# Any way to get wider barrels for 2 piece wheels??? WE BBS's



## copdodger (Mar 2, 2002)

Like the topic states:
I e-mailed BBS and of course they said No. So is there any place that manufactures wider barrels? Or shoudl I bring out the welder?


----------



## VReihenmotor6 (Dec 12, 2001)

*Re: Any way to get wider barrels for 2 piece wheels??? WE BBS's (copdodger)*

bump cause I have 2 extra ones just waiting for this


----------



## a2lowvw (Dec 17, 2000)

*Re: Any way to get wider barrels for 2 piece wheels??? WE BBS's (VReihenmotor6)*

no currently their is no wider lips being made fo those wheels. why? if you look at the way they attatch the centers to the rim (outer lip) it will be quite a bit harder to make a wider lip because of the way it is constructed. compare it to the older rs's or rm's you'll see what i mean


----------



## NC2002GTI (Jun 29, 2002)

*Re: Any way to get wider barrels for 2 piece wheels??? WE BBS's (copdodger)*

What about the BBS RXII's?

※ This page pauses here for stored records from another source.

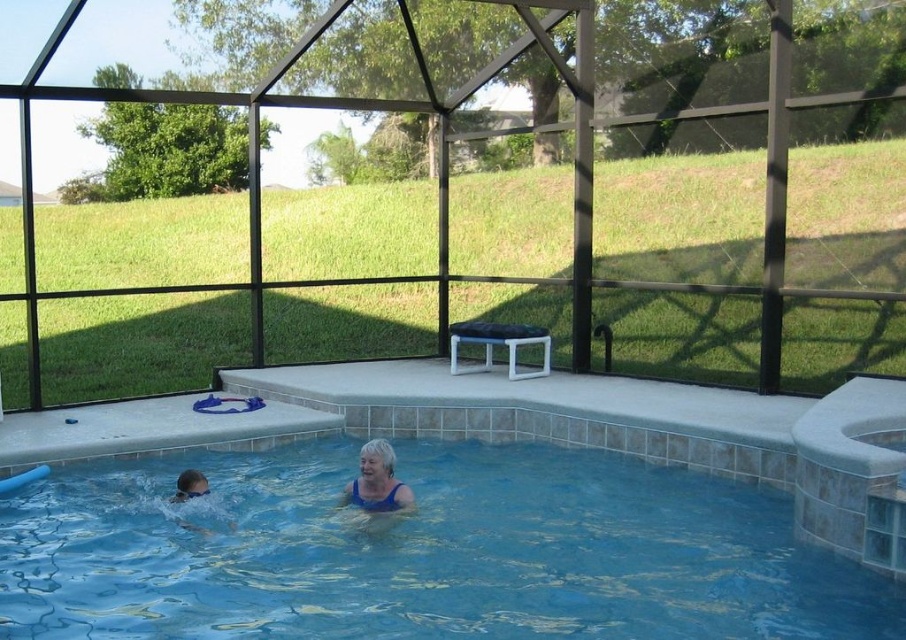 Can you confirm if blue fabric person at center is bigger than smooth blue swim cap at lower left?

Yes, blue fabric person at center is bigger than smooth blue swim cap at lower left.

Is blue fabric person at center to the right of smooth blue swim cap at lower left from the viewer's perspective?

Indeed, blue fabric person at center is positioned on the right side of smooth blue swim cap at lower left.

Does point (352, 492) come farther from viewer compared to point (182, 472)?

Yes.

Locate an element on the screen. The height and width of the screenshot is (640, 906). blue fabric person at center is located at coordinates (377, 481).

Is blue glossy water at center shorter than smooth blue swim cap at lower left?

No.

Does point (25, 580) lie in front of point (181, 497)?

Yes, it is in front of point (181, 497).

This screenshot has height=640, width=906. Identify the location of blue glossy water at center. (423, 552).

Does point (307, 513) come in front of point (342, 497)?

No, it is not.

Who is shorter, blue glossy water at center or blue fabric person at center?

blue glossy water at center

Image resolution: width=906 pixels, height=640 pixels. Describe the element at coordinates (423, 552) in the screenshot. I see `blue glossy water at center` at that location.

Locate an element on the screen. This screenshot has width=906, height=640. blue glossy water at center is located at coordinates (423, 552). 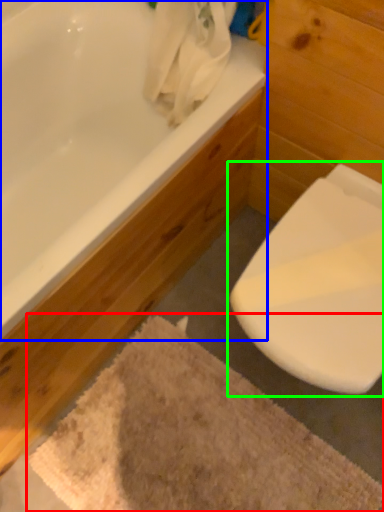 Question: Which object is positioned closest to bath mat (highlighted by a red box)? Select from bathtub (highlighted by a blue box) and toilet (highlighted by a green box).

Any chance of making them wider?


----------



## copdodger (Mar 2, 2002)

*Re: Any way to get wider barrels for 2 piece wheels??? WE BBS's (a2lowvw)*

I can see it would be very difficult to make a wide "Lip" for them, but I just want a wider "barrel". Instead of a 6 1/2" I want a 7 1/2" or 8" wide.


----------